» TRY IT: From the listing below, extract every line in which the word "that" appears.
##############################
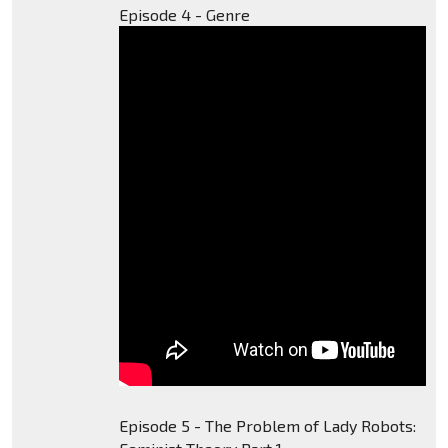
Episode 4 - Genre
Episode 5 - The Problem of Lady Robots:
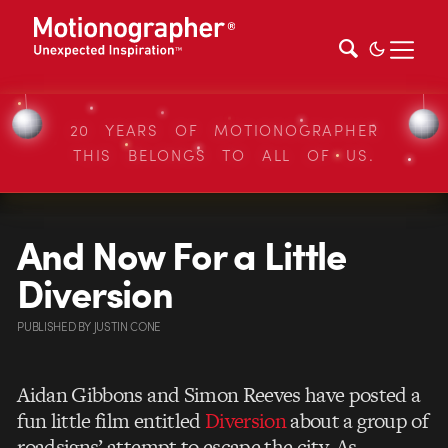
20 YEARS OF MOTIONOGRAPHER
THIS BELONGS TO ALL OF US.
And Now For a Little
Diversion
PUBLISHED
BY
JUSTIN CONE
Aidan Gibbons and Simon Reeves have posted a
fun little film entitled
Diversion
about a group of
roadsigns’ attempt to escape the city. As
##############################
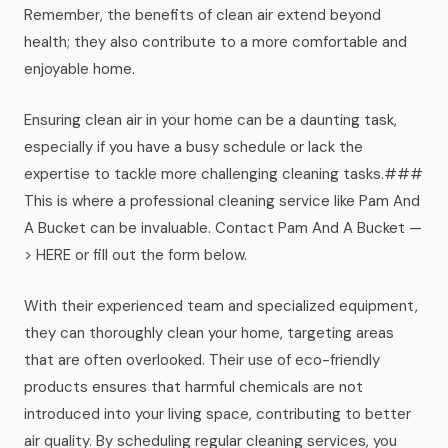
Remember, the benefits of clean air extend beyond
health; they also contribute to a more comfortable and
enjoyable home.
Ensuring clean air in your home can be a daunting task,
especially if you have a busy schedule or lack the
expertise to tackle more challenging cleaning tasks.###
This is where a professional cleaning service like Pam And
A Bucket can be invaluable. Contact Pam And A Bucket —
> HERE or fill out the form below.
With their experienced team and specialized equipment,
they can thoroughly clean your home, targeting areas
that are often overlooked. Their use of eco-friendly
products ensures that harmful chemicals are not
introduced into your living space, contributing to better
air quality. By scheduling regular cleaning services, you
##############################
» FINAL ANSWER:
that are often overlooked. Their use of eco-friendly
products ensures that harmful chemicals are not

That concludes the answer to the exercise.